Chili : Communiqué

mercredi 23 octobre 2019
par  SUD Éduc

Le Chili vit depuis le 17 octobre une révolte sociale d’une force inouïe
soutenue par les organisations syndicales avec un appel à la grève
générale ce mercredi 23 octobre.

Ce pays est considéré « élève exemplaire » des mesures du FMI dictées
depuis le tristement célèbre 11 septembre 1973 : taux de rentabilité
loués par les marchés financiers, privatisation explicite des services
publics et perte quasi-totale des acquis sociaux. Aujourd’hui, la
population remet profondément en cause le résultat de cette politique
néolibérale.

Le mouvement social ne se satisfait pas de l’annulation de
l’augmentation du ticket de métro et s’attaque aux vraies causes des
inégalités sociales.
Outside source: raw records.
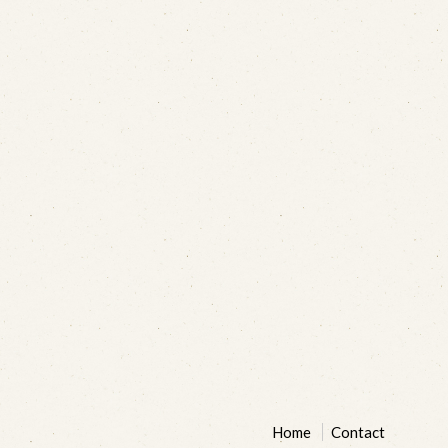
Home
Contact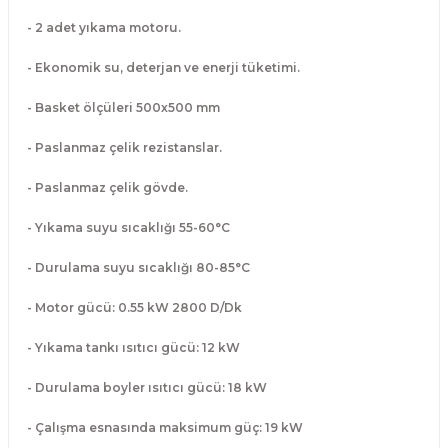
Makineleri
akineleri
Spatulalar
- 2 adet yıkama motoru.
kma Makineleri
kineleri
Süzgeçler
- Ekonomik su, deterjan ve enerji tüketimi.
- Basket ölçüleri 500x500 mm
eri
Makinesi
Termometreler
- Paslanmaz çelik rezistanslar.
er
- Paslanmaz çelik gövde.
& Sahlep Makineleri
- Yıkama suyu sıcaklığı 55-60°C
ları
- Durulama suyu sıcaklığı 80-85°C
- Motor gücü: 0.55 kW 2800 D/Dk
ar
- Yıkama tankı ısıtıcı gücü: 12 kW
- Durulama boyler ısıtıcı gücü: 18 kW
akinesi
- Çalışma esnasında maksimum güç: 19 kW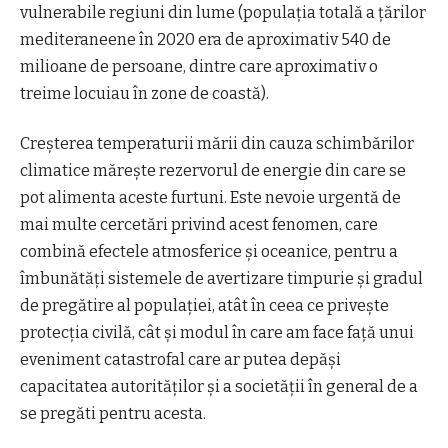
vulnerabile regiuni din lume (populația totală a țărilor
mediteraneene în 2020 era de aproximativ 540 de
milioane de persoane, dintre care aproximativ o
treime locuiau în zone de coastă).
Creșterea temperaturii mării din cauza schimbărilor
climatice mărește rezervorul de energie din care se
pot alimenta aceste furtuni. Este nevoie urgentă de
mai multe cercetări privind acest fenomen, care
combină efectele atmosferice și oceanice, pentru a
îmbunătăți sistemele de avertizare timpurie și gradul
de pregătire al populației, atât în ceea ce privește
protecția civilă, cât și modul în care am face față unui
eveniment catastrofal care ar putea depăși
capacitatea autorităților și a societății în general de a
se pregăti pentru acesta.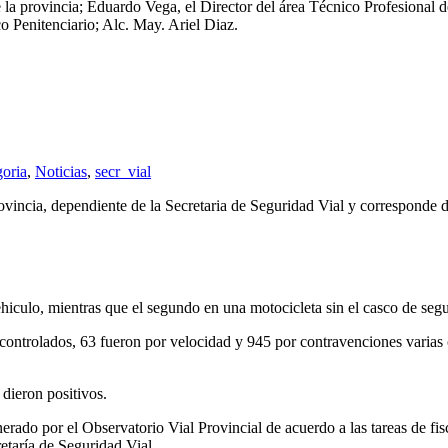
la provincia; Eduardo Vega, el Director del área Técnico Profesional de
o Penitenciario; Alc. May. Ariel Diaz.
goria
,
Noticias
,
secr_vial
rovincia, dependiente de la Secretaria de Seguridad Vial y corresponde 
ehiculo, mientras que el segundo en una motocicleta sin el casco de seg
 controlados, 63 fueron por velocidad y 945 por contravenciones varias c
dieron positivos.
nerado por el Observatorio Vial Provincial de acuerdo a las tareas de fi
etaría de Seguridad Vial.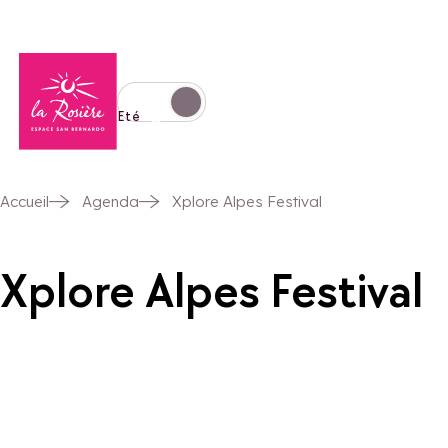
Retour à la page d'accueil
Basculer l'affichage en mode hiver
Eté
Accueil
Agenda
Xplore Alpes Festival
Xplore Alpes Festival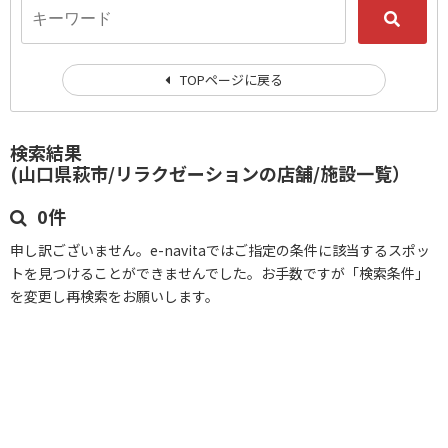
TOPページに戻る
検索結果
(山口県萩市/リラクゼーションの店舗/施設一覧）
0件
申し訳ございません。e-navitaではご指定の条件に該当するスポッ
トを見つけることができませんでした。お手数ですが「検索条件」
を変更し再検索をお願いします。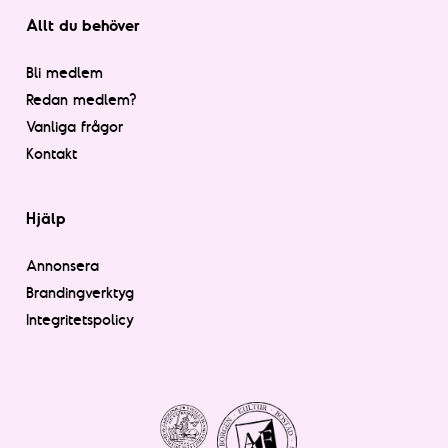
Allt du behöver
Bli medlem
Redan medlem?
Vanliga frågor
Kontakt
Hjälp
Annonsera
Brandingverktyg
Integritetspolicy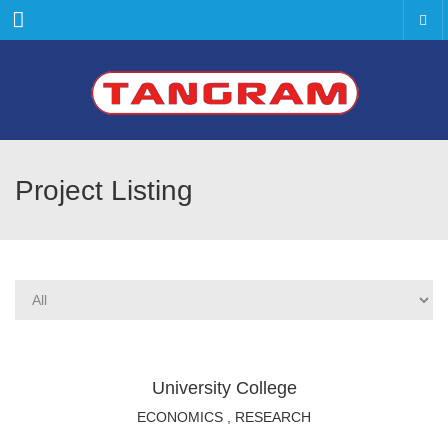
Menu
Project Listing
University College
ECONOMICS
,
RESEARCH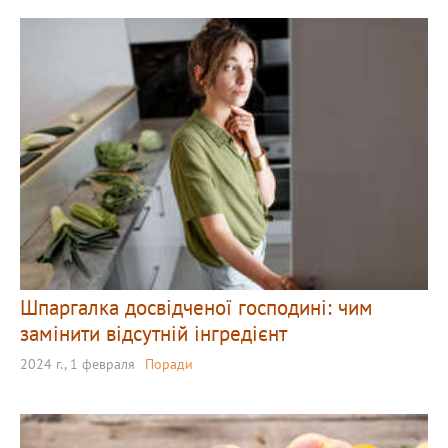
Шпаргалка досвідченої господині: чим
замінити відсутній інгредієнт
2024 г., 1 февраля
Поради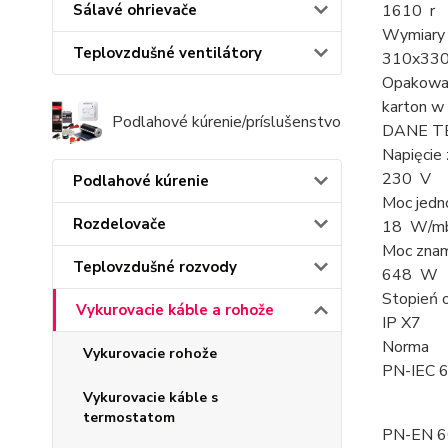
Sálavé ohrievače
1610 r
Wymiary
Teplovzdušné ventilátory
310x33
Opakowa
karton w
Podlahové kúrenie/príslušenstvo
DANE TE
Napięcie 
230 V
Podlahové kúrenie
Moc jed
Rozdelovače
18 W/m
Moc zna
Teplovzdušné rozvody
648 W
Stopień 
Vykurovacie káble a rohože
IP X7
Norma
Vykurovacie rohože
PN-IEC 
Vykurovacie káble s
termostatom
PN-EN 6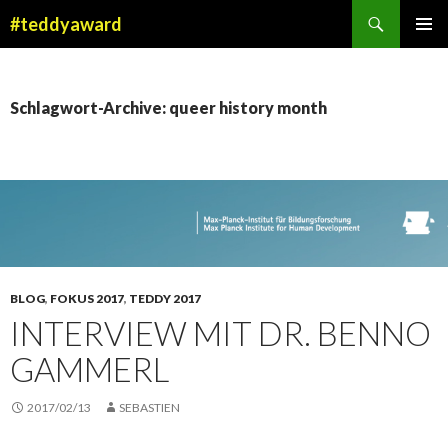
Suchen
#teddyaward
ZUM
PRIMÄR
INHALT
MENÜ
SPRINGEN
Schlagwort-Archive: queer history month
BLOG
,
FOKUS 2017
,
TEDDY 2017
INTERVIEW MIT DR. BENNO
GAMMERL
2017/02/13
SEBASTIEN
Face aux revendications plus que légitimes des
travailleurs et travailleuses du Chili, le gouvernement a instauré
depuis 3 jours l’état d’urgence et le couvre-feu, déchainant un
terrorisme d’état qui, selon la Commission Interaméricaine des Droits
Humains, a déjà provoqué 1601 arrestations, 231 blessé.e.s , 42
assassiné.e.s, 12 femmes violé.e.s, 121 disparu.e.s et des milliers de
torturé.e.s.

La Fédération SUD éducation dénonce fermement la violence d’état et la
violation des droits humains. Nous exprimons notre entière solidarité
avec la lutte pour une transformation profonde de la société que mène le
peuple chilien ; et notamment à travers la grève générale qui a débuté
aujourd’hui.

La Fédération SUD éducation exprime tout son aux grévistes, notamment
dans l’éducation .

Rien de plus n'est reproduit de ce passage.